The quasi-experimental study entitled “Effect of implementing continuous care model on sleep quality of hemodialysis patients” was done with 43 Iranian hemodialysis patients (9) and the clinical trial study entitled “Effect of continuous care model on sleep quality and dialysis adequacy of hemodialysis patients” was done on 40 Iranian hemodialysis patients (32). Neither of the studies had a control group, but they did show that the above-mentioned model was effective for improving the sleep quality of these patients. Our quasi-experimental research with control groups was conducted with the purpose of confirming the findings of the other studies. Results of this research will help develop a knowledge base of evidence concerning the care of hemodialysis patients, and facilitate more specialized care while encouraging the nurses, physicians, care givers, and family members to apply CCM to not only improve the quality of sleep, but the quality of life as well, of hemodialysis patients.
2. Objectives
This study aims to identify the sleep quality of hemodialysis patients in Ilam city and determine the effect of implementing CCM on patients’ sleep quality.
3. Patients and Methods
This quasi-experimental research designed with pretests and posttests was performed with hemodialysis patients in Shahid Mostafa hospital in Ilam during 2014 and 2015. Pretests and posttests were conducted with both the study groups and the control groups. Pretests were conducted over a one-month period, then repeated immediately before the study. Posttests were conducted immediately after the study and then repeated one month later. Fifty-nine patients with ESRD were selected by census method and randomly divided into two study and control groups. Total participants numbered 56 (28 in each group); three were lost due to attrition. Participant criteria included age of at least 18 years, the ability to read and write, as well as heightened awareness of the illness, its problems, and possible treatments. Excluding criteria included lack of desire to participate in the study and low awareness. Patients and their families were oriented to CCM and the purposes of the research, and they provided informed, written consent. The intervention was conducted based on CCM through educational sessions over a period of three weeks. The consultations for continuous sleep monitoring, control, and evaluation were conducted with the study group over the following nine weeks.
The tools for data-gathering included two parts. The first part consisted of a demographic characteristics questionnaire: age, gender, marital status, education level, monthly income, the number of dialysis treatments per week, and the duration of dialysis. Some features related to the disease were included, such as: being aware of the disease, interest in getting information, tolerance for limitations of the disease, family support, and cause of disease. The second part consisted of the Pittsburgh sleep quality index (PSQI). This self-reported scale has seven parts, including subjective quality of sleep, sleep onset latency, sleep duration, sleep efficiency, presence of sleep disturbances, use of hypnotic-sedative medication, and presence of daytime disturbances. The final score of each part totals 3, and each question has scores from 0 to 3. The sum of the questionnaire’s seven-parts scores form the total score and vary from 0 to 21. The scoring is then reversed; and the higher the score, the lower the quality of sleep.
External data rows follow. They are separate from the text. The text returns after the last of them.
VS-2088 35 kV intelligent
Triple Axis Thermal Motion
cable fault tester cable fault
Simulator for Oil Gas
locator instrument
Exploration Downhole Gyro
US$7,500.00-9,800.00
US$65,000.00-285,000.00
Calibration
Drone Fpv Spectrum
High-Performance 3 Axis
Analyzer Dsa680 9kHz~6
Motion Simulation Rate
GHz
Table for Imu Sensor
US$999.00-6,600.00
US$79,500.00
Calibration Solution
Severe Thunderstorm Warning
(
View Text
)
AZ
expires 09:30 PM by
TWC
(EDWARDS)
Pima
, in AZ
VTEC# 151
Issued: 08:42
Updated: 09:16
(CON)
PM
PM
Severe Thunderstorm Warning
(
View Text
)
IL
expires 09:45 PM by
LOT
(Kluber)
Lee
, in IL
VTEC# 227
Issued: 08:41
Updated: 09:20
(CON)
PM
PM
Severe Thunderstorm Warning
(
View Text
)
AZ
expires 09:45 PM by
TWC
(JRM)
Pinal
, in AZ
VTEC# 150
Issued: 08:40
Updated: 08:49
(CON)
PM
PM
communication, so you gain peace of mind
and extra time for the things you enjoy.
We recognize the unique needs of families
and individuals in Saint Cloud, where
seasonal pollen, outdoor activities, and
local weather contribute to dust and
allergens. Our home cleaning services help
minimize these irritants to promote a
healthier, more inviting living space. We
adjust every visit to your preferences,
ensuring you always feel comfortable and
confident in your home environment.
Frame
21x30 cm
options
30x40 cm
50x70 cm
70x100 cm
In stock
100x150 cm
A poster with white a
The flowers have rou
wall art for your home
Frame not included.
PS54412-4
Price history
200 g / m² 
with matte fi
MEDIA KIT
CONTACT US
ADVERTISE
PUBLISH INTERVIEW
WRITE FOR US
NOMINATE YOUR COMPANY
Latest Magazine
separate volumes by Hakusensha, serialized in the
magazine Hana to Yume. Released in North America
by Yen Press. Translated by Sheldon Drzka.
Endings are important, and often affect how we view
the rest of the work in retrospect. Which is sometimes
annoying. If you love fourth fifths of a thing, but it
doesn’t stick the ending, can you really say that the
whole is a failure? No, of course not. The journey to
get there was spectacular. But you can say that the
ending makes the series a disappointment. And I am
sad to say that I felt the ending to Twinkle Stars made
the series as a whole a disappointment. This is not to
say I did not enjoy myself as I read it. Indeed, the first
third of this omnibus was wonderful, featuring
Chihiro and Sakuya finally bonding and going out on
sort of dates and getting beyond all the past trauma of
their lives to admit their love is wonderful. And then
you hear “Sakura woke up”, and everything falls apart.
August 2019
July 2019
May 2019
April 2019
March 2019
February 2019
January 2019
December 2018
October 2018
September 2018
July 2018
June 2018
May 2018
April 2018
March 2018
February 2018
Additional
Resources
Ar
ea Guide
Therefore, scores lower than 5 are considered good-quality sleep (23). The psychometrics of this tool were conducted both outside and inside Iran (33-35). It was applicable as a valid and reliable tool in many studies (6-8, 10, 11, 13, 16).
The CCM consists of four stages: familiarization, sensitization, control, and evaluation (20). It is implemented respectively in study groups of four, 7 – 8-person groups.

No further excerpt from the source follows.